I was wondering if the following is true or not:
Let $X$ be a non-compact topological space. Does there exist a closed non-compact subset $C$ such that $C\neq X$?
The result is obvious if, for example, $X$ has an isolated point $x$ because then $X\setminus\{x\}$ is closed. But what if that is not the case?
Thank you.
On
Let $\{U_\alpha\}$ be an open cover of $X$ by nonempty open sets with no finite subcover, and pick an arbitrary $U$ from this cover.
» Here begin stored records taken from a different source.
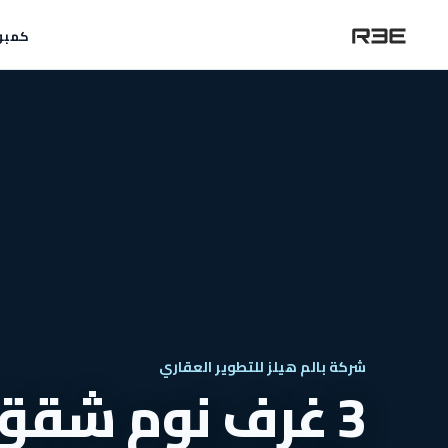
كمبو
شركة بالم هيلز للتطوير العقاري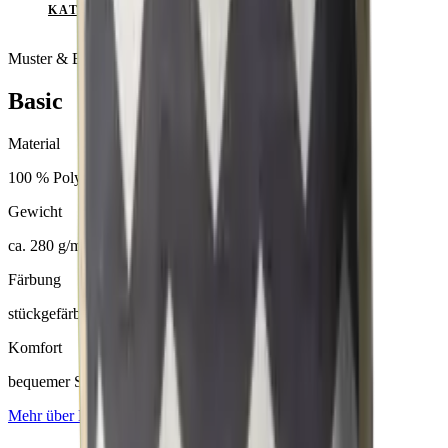
KATALOG ANSEHEN
Muster & Beratung auf Anfrage
Basic
Material
100 % Polyester
Gewicht
ca. 280 g/m²
Färbung
stückgefärbt
Komfort
bequemer Sitzkomfort
Mehr über
Basic
erfahren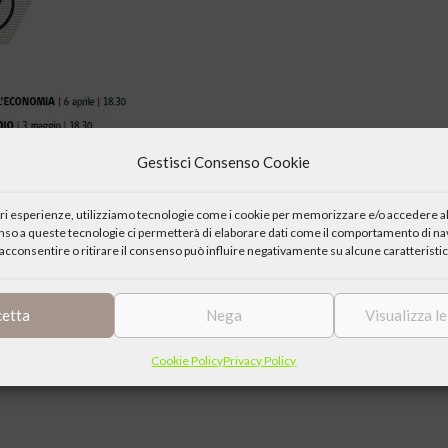
Gestisci Consenso Cookie
iori esperienze, utilizziamo tecnologie come i cookie per memorizzare e/o accedere al
enso a queste tecnologie ci permetterà di elaborare dati come il comportamento di nav
acconsentire o ritirare il consenso può influire negativamente su alcune caratteristic
cetta
Nega
Visualizza l
?” organizzati dal Centro Culturale di Milano in collaborazione con
Cookie Policy
Privacy Policy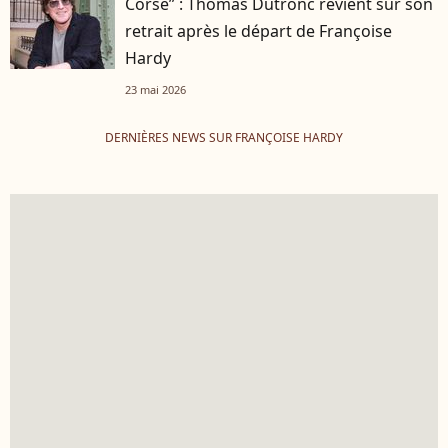
Corse” : Thomas Dutronc revient sur son
retrait après le départ de Françoise
Hardy
23 mai 2026
DERNIÈRES NEWS SUR FRANÇOISE HARDY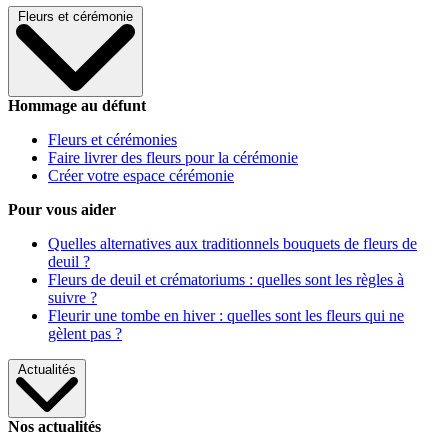
Fleurs et cérémonie
Hommage au défunt
Fleurs et cérémonies
Faire livrer des fleurs pour la cérémonie
Créer votre espace cérémonie
Pour vous aider
Quelles alternatives aux traditionnels bouquets de fleurs de
deuil ?
Fleurs de deuil et crématoriums : quelles sont les règles à
suivre ?
Fleurir une tombe en hiver : quelles sont les fleurs qui ne
gèlent pas ?
Actualités
Nos actualités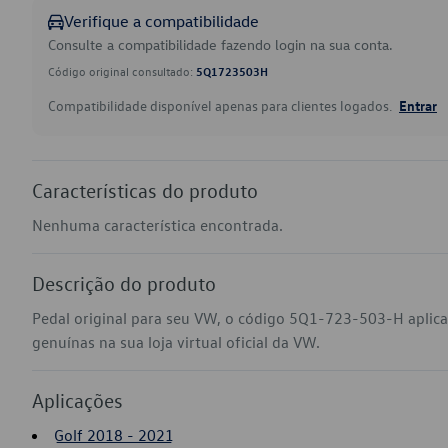
Verifique a compatibilidade
Consulte a compatibilidade fazendo login na sua conta.
Código original consultado:
5Q1723503H
Compatibilidade disponível apenas para clientes logados.
Entrar
Características do produto
Nenhuma característica encontrada.
Descrição do produto
Pedal original para seu VW, o código 5Q1-723-503-H aplic
genuínas na sua loja virtual oficial da VW.
Aplicações
Golf 2018 - 2021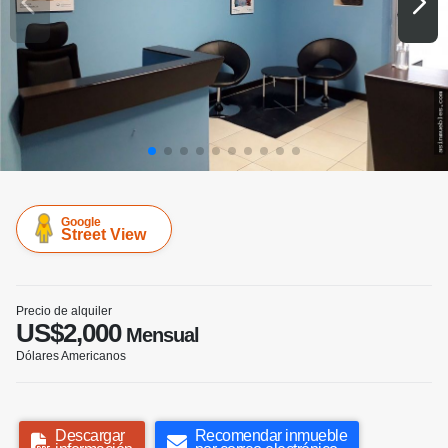
Google
Street View
Precio de alquiler
US$2,000
Mensual
Dólares Americanos
Descargar
Recomendar inmueble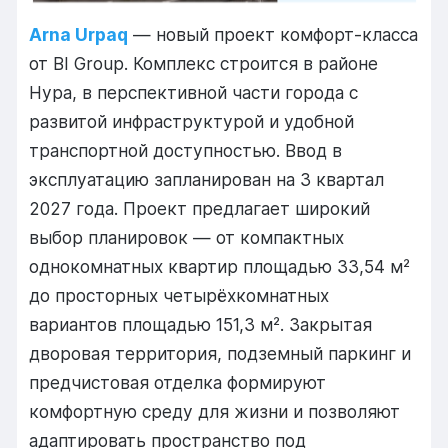
Arna Urpaq
— новый проект комфорт-класса
от BI Group. Комплекс строится в районе
Нура, в перспективной части города с
развитой инфраструктурой и удобной
транспортной доступностью. Ввод в
эксплуатацию запланирован на 3 квартал
2027 года. Проект предлагает широкий
выбор планировок — от компактных
однокомнатных квартир площадью 33,54 м²
до просторных четырёхкомнатных
вариантов площадью 151,3 м². Закрытая
дворовая территория, подземный паркинг и
предчистовая отделка формируют
комфортную среду для жизни и позволяют
адаптировать пространство под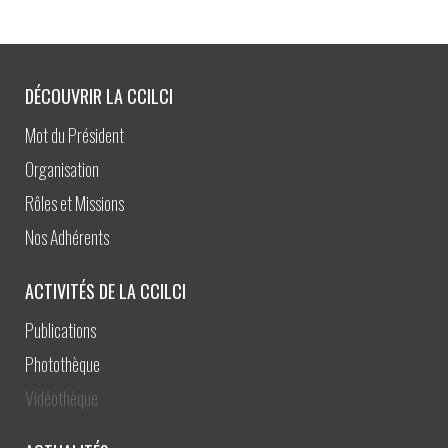
DÉCOUVRIR LA CCILCI
Mot du Président
Organisation
Rôles et Missions
Nos Adhérents
ACTIVITÉS DE LA CCILCI
Publications
Photothèque
Vidéothèque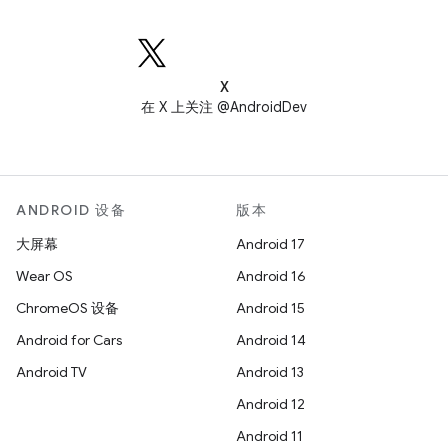
X
在 X 上关注 @AndroidDev
ANDROID 设备
版本
大屏幕
Android 17
Wear OS
Android 16
ChromeOS 设备
Android 15
Android for Cars
Android 14
Android TV
Android 13
Android 12
Android 11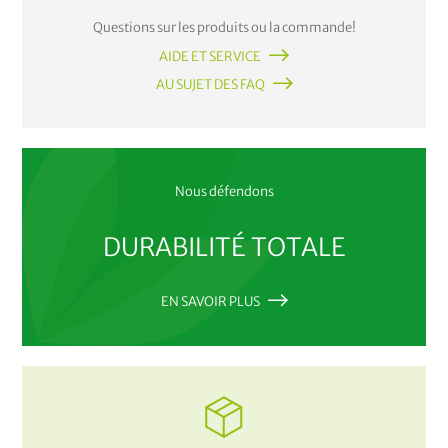
Questions sur les produits ou la commande!
AIDE ET SERVICE
AU SUJET DES FAQ
Nous défendons
DURABILITÉ TOTALE
EN SAVOIR PLUS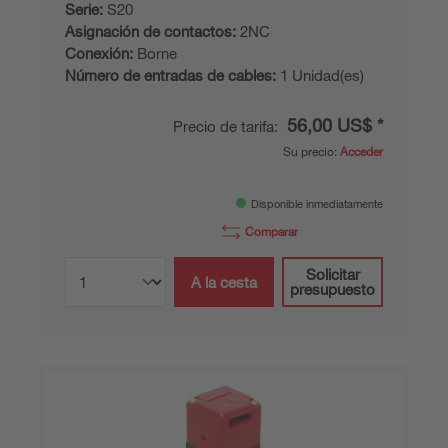
Serie:
S20
Asignación de contactos:
2NC
Conexión:
Borne
Número de entradas de cables:
1 Unidad(es)
56,00 US$ *
Precio de tarifa:
Su precio:
Acceder
Disponible inmediatamente
Comparar
Solicitar
A la cesta
presupuesto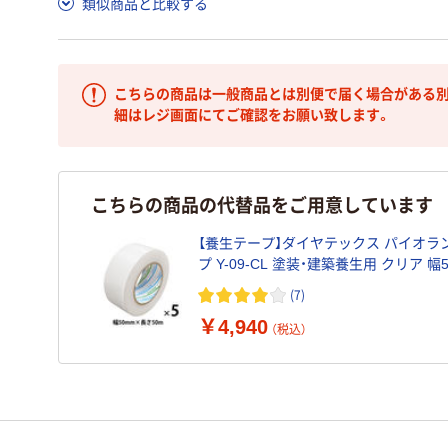
類似商品と比較する
こちらの商品は一般商品とは別便で届く場合がある別
細はレジ画面にてご確認をお願い致します。
こちらの商品の代替品をご用意しています
【養生テープ】ダイヤテックス パイオラ
プ Y-09-CL 塗装・建築養生用 クリア 幅
長さ50m 1セット（5巻入）
(7)
￥4,940
（税込）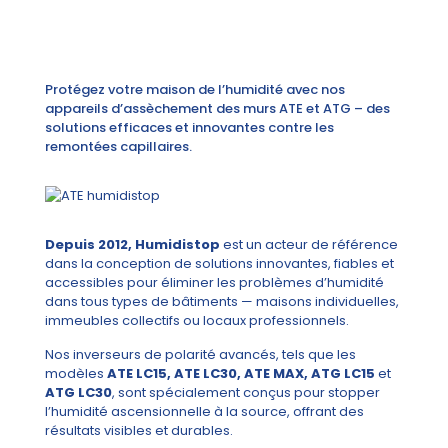
Protégez votre maison de l’humidité avec nos
appareils d’assèchement des murs ATE et ATG – des
solutions efficaces et innovantes contre les
remontées capillaires.
Depuis 2012, Humidistop
est un acteur de référence
dans la conception de solutions innovantes, fiables et
accessibles pour éliminer les problèmes d’humidité
dans tous types de bâtiments — maisons individuelles,
immeubles collectifs ou locaux professionnels.
Nos inverseurs de polarité avancés, tels que les
modèles
ATE LC15, ATE LC30, ATE MAX, ATG LC15
et
ATG LC30
, sont spécialement conçus pour stopper
l’humidité ascensionnelle à la source, offrant des
résultats visibles et durables.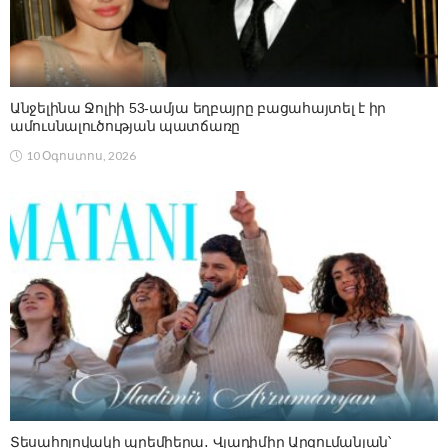
Անջելինա Ջոլիի 53-ամյա եղբայրը բացահայտել է իր
ամուսնալուծության պատճառը
10 Օգոստոս, 2026
Տեսահոլովակի պրեմիերա․ Վլադիմիր Արզումանյան՝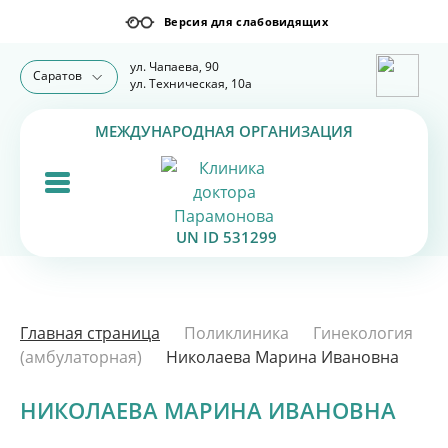
ул. Чапаева, 90
Саратов
ул. Техническая, 10а
МЕЖДУНАРОДНАЯ ОРГАНИЗАЦИЯ
UN ID 531299
Главная страница
Поликлиника
Гинекология
(амбулаторная)
Николаева Марина Ивановна
НИКОЛАЕВА МАРИНА ИВАНОВНА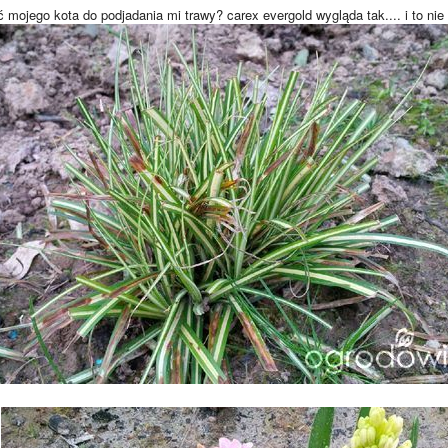
 mojego kota do podjadania mi trawy? carex evergold wygląda tak.... i to nie d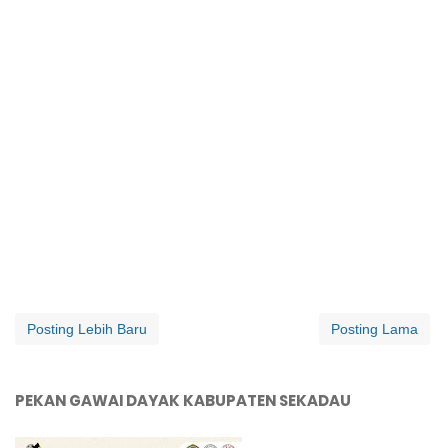
Posting Lebih Baru
Posting Lama
PEKAN GAWAI DAYAK KABUPATEN SEKADAU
Then $C=X-U$ is a noncompact proper closed subset of $X$. The same cover of $C$ has no finite subcover for otherwise we could add $U$ to form a finite subcover of $X$.
Yes - this largely follows from the the definition of "compact". In particular, suppose that $X$ is not compact. This is equivalent to saying that there exists some open cover $\mathscr U$ with no finite subcover. Let $U\in\mathscr U$ be any non-empty set in this cover. The complement $X\setminus U$ cannot be compact, because then there would be a finite subset $\mathscr U'\subseteq \mathscr U$ that covered $X\setminus U$ and then $\{U\}\cup \mathscr U'$ would be a finite subcover of $\mathscr U$, contradicting the hypothesis.